Dubbo is a Java-based RPC framework opened by Alibaba in 2011. It implements interface-oriented proxy RPC invocation, and can cooperate with ZooKeeper and other components to realize service registration and discovery functions, and has load balancing and fault tolerance mechanisms.
Dubbo architecture
This is the architecture diagram of the official document, which describes the interaction of the Dubbo microservices component with the various centers.
- Registry: Coordinates address registration and discovery between consumers and providers.
- ConfigCenter: Stores global configurations during Dubbo startup to ensure cross-environment sharing and global consistency. Store and push service governance rules (routing rules, dynamic configuration, etc.).

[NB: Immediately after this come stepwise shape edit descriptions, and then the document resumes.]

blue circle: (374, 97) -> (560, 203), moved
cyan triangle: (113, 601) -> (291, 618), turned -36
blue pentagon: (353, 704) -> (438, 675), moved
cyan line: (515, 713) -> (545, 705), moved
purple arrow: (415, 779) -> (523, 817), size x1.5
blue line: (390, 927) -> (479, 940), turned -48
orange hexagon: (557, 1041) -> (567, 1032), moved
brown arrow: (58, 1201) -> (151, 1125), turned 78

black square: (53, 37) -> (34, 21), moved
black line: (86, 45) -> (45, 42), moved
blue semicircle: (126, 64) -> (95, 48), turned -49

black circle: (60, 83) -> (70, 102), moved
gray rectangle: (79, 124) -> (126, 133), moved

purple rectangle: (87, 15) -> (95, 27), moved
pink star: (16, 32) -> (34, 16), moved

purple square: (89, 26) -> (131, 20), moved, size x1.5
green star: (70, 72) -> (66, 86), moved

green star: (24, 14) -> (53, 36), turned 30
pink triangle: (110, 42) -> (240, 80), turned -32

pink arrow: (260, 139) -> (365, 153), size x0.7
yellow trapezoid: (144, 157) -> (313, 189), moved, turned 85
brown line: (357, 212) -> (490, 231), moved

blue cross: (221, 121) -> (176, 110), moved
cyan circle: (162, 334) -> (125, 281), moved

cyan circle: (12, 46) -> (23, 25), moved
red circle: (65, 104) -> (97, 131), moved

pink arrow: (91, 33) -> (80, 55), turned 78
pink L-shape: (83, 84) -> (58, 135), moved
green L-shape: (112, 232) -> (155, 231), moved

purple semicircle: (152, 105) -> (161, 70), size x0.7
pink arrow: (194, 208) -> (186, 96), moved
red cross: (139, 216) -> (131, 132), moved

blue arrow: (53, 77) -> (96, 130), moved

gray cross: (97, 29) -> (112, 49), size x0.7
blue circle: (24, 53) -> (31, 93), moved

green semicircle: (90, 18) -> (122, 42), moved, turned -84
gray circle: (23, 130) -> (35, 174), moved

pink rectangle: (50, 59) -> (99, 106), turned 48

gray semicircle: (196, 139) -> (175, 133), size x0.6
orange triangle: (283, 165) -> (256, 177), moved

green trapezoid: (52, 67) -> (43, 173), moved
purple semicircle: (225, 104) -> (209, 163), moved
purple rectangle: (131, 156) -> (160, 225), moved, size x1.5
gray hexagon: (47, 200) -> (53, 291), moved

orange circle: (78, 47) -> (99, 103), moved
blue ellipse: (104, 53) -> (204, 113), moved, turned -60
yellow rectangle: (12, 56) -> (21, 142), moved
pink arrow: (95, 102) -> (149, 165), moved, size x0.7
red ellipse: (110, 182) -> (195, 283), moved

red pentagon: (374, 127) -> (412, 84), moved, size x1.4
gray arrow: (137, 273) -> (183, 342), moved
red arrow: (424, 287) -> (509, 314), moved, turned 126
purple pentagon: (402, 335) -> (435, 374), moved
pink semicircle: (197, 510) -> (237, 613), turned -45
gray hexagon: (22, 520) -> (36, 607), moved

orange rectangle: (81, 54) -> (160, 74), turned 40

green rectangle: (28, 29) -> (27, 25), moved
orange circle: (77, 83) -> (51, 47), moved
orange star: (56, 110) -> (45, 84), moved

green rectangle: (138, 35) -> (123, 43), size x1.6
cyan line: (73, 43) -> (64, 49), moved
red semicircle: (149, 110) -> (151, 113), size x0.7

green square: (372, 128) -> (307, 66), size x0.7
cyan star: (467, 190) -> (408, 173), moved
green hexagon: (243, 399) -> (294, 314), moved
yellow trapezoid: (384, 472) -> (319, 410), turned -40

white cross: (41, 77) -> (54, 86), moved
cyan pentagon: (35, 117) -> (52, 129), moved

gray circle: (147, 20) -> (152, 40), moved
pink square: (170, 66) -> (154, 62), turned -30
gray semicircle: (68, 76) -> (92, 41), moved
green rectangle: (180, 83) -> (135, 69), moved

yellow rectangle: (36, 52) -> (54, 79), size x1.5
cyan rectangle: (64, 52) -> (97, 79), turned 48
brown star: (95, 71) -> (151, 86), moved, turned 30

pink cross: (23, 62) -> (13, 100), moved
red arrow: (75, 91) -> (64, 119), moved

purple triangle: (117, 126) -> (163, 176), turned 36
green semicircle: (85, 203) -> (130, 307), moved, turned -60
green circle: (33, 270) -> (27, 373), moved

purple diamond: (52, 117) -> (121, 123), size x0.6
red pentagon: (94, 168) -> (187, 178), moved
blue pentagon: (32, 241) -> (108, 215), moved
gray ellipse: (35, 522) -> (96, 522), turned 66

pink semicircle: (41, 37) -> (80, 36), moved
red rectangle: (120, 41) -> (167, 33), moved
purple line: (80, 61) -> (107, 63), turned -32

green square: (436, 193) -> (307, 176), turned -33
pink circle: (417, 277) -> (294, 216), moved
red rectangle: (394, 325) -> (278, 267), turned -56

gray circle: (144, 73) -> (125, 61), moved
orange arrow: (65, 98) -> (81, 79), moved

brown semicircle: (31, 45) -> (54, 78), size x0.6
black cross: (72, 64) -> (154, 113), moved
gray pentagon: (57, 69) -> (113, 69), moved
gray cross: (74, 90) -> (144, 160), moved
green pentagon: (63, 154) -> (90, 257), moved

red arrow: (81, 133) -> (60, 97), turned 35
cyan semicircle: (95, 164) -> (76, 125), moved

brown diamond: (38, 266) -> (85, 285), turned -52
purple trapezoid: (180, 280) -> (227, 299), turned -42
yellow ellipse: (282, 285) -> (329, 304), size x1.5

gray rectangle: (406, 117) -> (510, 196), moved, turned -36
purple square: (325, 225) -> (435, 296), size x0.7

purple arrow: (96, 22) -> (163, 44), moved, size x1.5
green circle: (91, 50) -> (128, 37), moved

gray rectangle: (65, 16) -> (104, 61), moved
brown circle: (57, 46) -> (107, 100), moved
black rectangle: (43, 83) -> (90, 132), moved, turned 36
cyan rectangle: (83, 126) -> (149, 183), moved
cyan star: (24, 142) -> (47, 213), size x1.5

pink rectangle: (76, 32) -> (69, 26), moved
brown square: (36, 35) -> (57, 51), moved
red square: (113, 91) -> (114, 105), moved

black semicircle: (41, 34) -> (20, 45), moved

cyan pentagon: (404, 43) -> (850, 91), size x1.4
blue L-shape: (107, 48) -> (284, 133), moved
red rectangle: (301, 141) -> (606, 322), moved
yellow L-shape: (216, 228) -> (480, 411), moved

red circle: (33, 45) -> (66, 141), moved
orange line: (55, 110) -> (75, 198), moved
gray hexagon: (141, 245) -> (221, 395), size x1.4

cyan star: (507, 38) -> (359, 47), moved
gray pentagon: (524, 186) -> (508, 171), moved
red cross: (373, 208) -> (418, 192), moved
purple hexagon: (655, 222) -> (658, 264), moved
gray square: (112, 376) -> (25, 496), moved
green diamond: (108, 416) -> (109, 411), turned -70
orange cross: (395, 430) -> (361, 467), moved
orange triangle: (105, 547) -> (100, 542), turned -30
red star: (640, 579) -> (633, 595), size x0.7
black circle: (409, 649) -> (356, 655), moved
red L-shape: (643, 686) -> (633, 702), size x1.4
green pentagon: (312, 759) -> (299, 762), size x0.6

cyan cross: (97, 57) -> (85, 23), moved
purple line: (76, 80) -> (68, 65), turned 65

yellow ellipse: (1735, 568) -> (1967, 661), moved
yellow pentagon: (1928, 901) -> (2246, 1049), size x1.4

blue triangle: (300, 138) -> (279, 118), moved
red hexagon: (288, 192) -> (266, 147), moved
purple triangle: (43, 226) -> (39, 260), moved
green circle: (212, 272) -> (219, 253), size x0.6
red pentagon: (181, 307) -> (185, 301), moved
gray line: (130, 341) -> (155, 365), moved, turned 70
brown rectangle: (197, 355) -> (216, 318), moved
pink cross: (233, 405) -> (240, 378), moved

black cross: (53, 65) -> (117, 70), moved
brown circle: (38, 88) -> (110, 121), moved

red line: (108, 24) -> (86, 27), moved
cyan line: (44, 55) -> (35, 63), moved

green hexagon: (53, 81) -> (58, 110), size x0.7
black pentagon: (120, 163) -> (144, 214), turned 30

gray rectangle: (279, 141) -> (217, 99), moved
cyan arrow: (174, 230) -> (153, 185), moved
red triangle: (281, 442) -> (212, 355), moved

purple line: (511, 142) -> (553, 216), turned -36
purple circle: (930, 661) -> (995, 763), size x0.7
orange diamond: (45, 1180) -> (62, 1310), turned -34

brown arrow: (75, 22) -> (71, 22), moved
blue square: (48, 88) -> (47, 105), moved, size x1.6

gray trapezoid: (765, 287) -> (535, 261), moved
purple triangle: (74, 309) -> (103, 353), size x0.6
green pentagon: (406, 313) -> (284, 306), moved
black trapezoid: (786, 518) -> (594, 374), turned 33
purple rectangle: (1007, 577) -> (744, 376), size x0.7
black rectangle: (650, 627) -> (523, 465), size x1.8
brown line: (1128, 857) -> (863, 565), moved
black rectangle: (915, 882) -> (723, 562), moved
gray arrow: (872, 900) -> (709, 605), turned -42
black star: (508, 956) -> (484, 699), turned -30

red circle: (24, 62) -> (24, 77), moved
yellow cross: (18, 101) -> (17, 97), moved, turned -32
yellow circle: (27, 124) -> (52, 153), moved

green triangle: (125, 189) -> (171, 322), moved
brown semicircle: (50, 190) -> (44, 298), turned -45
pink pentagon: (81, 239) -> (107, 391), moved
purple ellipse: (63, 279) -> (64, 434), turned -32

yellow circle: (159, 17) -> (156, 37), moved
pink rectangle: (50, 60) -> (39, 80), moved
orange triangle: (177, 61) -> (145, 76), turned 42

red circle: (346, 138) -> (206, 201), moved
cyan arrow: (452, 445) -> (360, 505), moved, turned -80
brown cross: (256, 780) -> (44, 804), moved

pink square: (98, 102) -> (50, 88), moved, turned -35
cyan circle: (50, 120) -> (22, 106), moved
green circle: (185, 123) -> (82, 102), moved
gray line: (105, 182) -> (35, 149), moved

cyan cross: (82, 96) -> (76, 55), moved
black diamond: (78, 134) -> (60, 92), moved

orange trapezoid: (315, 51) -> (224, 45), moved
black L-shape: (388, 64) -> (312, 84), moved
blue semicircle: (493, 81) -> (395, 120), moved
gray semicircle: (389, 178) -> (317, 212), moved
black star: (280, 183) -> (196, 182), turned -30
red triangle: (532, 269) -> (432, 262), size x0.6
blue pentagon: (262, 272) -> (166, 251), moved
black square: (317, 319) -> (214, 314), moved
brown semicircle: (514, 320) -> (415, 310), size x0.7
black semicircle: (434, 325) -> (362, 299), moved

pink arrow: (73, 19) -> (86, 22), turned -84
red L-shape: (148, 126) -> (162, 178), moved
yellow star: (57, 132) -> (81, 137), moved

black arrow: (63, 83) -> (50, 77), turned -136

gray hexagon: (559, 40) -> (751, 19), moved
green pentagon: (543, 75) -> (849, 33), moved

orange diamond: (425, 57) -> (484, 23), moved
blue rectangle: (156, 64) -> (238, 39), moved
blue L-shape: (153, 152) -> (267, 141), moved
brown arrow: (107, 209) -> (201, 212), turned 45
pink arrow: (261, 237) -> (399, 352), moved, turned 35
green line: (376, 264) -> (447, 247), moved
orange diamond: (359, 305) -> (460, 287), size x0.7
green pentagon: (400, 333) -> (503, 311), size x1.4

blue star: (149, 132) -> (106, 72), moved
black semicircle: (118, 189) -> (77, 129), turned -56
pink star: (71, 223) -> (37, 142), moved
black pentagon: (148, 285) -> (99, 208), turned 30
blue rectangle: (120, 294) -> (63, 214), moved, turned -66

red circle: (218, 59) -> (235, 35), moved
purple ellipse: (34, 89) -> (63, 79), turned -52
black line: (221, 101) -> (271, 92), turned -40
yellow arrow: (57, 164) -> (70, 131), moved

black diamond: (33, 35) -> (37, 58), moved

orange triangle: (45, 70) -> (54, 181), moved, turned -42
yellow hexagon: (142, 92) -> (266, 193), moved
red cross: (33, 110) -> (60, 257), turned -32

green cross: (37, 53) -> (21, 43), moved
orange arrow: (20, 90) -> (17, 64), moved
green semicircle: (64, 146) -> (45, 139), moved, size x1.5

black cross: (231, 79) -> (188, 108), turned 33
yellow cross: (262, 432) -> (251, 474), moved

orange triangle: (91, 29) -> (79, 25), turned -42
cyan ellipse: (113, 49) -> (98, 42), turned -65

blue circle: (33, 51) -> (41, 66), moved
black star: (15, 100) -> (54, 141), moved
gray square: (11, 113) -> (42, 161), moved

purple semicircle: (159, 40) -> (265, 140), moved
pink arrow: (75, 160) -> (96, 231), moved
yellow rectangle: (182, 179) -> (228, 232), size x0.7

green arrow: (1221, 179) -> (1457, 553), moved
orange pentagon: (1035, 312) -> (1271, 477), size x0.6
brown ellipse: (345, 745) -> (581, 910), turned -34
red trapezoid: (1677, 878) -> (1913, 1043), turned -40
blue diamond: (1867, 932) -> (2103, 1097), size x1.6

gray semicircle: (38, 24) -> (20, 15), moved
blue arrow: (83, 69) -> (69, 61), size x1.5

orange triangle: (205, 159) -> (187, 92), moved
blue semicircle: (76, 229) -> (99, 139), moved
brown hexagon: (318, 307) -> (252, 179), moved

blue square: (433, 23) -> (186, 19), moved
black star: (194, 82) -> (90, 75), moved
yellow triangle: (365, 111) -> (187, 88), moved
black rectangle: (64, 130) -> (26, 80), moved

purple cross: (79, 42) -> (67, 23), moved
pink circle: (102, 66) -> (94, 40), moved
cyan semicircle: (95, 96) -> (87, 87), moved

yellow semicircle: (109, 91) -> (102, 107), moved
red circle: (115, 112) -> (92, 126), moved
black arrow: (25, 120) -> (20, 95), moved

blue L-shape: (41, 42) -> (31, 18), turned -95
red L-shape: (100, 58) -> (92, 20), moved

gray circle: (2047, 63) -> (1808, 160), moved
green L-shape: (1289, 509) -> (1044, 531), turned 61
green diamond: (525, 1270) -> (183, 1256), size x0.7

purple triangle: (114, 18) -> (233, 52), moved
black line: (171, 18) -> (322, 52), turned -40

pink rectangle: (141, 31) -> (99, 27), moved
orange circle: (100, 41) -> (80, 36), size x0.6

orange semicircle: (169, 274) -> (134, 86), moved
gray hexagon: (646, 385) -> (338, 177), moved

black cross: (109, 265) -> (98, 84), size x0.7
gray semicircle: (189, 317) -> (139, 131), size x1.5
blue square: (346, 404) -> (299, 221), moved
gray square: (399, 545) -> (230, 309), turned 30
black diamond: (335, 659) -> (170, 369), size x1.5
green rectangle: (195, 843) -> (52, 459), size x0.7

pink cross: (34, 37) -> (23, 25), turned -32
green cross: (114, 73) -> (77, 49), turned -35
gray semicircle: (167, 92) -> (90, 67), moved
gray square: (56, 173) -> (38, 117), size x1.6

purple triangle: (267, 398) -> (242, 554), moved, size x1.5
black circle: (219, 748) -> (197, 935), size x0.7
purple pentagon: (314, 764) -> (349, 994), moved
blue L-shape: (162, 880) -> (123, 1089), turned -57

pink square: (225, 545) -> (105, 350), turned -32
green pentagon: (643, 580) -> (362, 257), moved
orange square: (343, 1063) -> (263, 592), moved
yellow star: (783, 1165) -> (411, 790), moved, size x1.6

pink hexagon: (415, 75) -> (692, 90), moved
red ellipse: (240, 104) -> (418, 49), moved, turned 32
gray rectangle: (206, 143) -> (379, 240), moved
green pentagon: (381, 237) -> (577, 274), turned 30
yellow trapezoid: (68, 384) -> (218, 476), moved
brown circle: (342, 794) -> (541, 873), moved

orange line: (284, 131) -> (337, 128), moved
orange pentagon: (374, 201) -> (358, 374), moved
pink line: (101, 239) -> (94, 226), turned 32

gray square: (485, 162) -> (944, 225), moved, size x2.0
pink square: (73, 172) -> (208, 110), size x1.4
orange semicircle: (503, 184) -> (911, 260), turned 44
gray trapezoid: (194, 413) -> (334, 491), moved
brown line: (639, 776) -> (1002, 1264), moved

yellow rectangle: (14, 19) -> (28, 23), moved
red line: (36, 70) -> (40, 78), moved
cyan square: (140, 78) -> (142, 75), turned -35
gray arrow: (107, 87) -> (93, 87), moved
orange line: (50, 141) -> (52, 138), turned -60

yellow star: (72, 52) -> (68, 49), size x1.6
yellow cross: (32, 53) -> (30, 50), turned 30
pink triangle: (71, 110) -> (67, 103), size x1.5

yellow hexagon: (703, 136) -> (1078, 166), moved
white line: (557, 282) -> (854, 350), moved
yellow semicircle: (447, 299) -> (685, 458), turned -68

- Metadata Metadata center: Receives service interface Metadata reported by the Provider and provides O&M capabilities (such as service tests and interface documents) for the Admin console. Complementing the service discovery mechanism, providing additional interface/method-level configuration information synchronization capabilities is equivalent to an additional extension of the registry.
These three centers are not necessary to run Dubbo, and users can choose to enable one or more of them based on their business situation to simplify deployment. Typically, all users start Dubbo service development in a separate registry, while configuration centers and metadata centers are introduced on demand as microservices evolve.
So, if you want to quickly implement a distributed service framework, you can develop based on Dubbo’s solution, either on the fly or later.